Focusing effort on getting collection right

Meantime, I am passionate about improving the quality of the data the health service generates, and making its journey and use more efficient. As in driving forward the innovative data science work it will be vital that the health data building blocks are correct to start with.

At the Health and Social Care Information Centre (which will become NHS Digital this summer), we are about to kick off some discovery work to look at collecting some aspects of data direct from providers.

The hope is that this will reduce the burden on them, improve timeliness and, most importantly, underline that collecting data as close to the point of care as possible gives us the best chance of receiving good quality data possible.

I have been fortunate enough to be involved in a range of peer review journal publications, using large health data assets (I prefer this term to ‘big data’ as an asset has a much better definition than just ‘big’).

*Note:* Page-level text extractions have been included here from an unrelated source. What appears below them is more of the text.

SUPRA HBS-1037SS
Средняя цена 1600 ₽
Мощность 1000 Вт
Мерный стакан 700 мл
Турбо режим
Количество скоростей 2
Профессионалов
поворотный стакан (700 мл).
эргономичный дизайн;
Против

The rigour in which calculations are reviewed, picked apart, improved, commented on, re-done, for these publications is impressive. You have to get above a very high bar, which is a credit to the research community.

Once I’d been involved in a couple of these publications, I started to consider about the amount of effort put into reviewing each other’s stats, calculations and quality of research; and whether we put anything like the same amount of effort into getting the data correct that’s utilised for this, in the first place?

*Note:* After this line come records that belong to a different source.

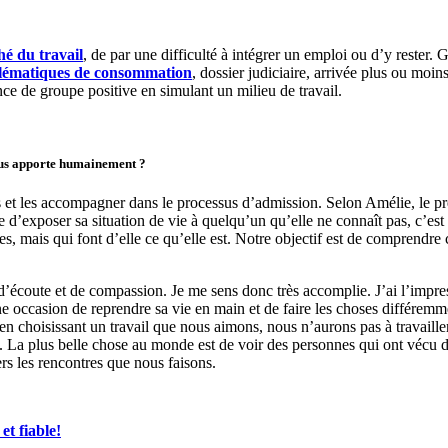
hé du travail
, de par une difficulté à intégrer un emploi ou d’y rester.
lématiques de consommation
, dossier judiciaire, arrivée plus ou mo
nce de groupe positive en simulant un milieu de travail.
vous apporte humainement ?
s et les accompagner dans le processus d’admission. Selon Amélie, le prem
ne d’exposer sa situation de vie à quelqu’un qu’elle ne connaît pas, c’est
ves, mais qui font d’elle ce qu’elle est. Notre objectif est de comprendre
d’écoute et de compassion. Je me sens donc très accomplie. J’ai l’impre
e occasion de reprendre sa vie en main et de faire les choses différem
 choisissant un travail que nous aimons, nous n’aurons pas à travailler
e. La plus belle chose au monde est de voir des personnes qui ont vécu de
rs les rencontres que nous faisons.
et fiable!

Hmmm. Maybe this is a leading question. But I worry to what extent we could be building a house on sand. We’re focusing all our attention on the quality of the bricks and the roof; not such a good idea if the foundations sink and it all falls down.

Apologies if this all sounds a bit bleak and (don’t get me wrong) data quality has significantly improved; but there’s work to be done.

New guidance – please use it!

As I said at the outset, the question it all boils down to for me is this: “Do we all place as much importance as we should do on the quality of health data creation? Do we pay as much attention to it as we do the technology that underpins it, and to its primary and secondary use?”

If we can raise the use of the data to a certain extent, then hopefully we will get individuals engaged in correcting its entry at source. The less we move data around, the better it will be, as every time data is transferred there is the potential for error to be introduced.

Put those two thoughts together, and the future has got to be more direct feeds of data from the bedside into systems and databases. Fortunately, there are lots of examples of this around the country, with more and more starting to emerge.

Incredibly, two of the oldest but still most useful documents to support this quest come from Ivanov in 1972 and the World Health Organisation in 2003.

We also published a Data Quality Maturity Index and supporting documents yesterday; with a forum that we want to open up to anybody interested in this work. So it’s time to set off on another journey. Let’s make every record and piece of data count; and put the focus required into ensuring that the building blocks on which we make so many decisions are correct.   

Daniel Ray


Daniel Ray has worked in health informatics for 17 years. Until recently, he was director of informatics at a large teaching hospital, where he transformed the health informatics service, set up a quality outcomes research unit, and developed a patient portal among other work programmes.

He recently joined the Health and Social Care Information Centre (soon to become NHS Digital) as director of data science. He is also honorary professor of health informatics at UCL’s Farr Institute of Health Informatics, where he gets involved in leading edge research and teaching.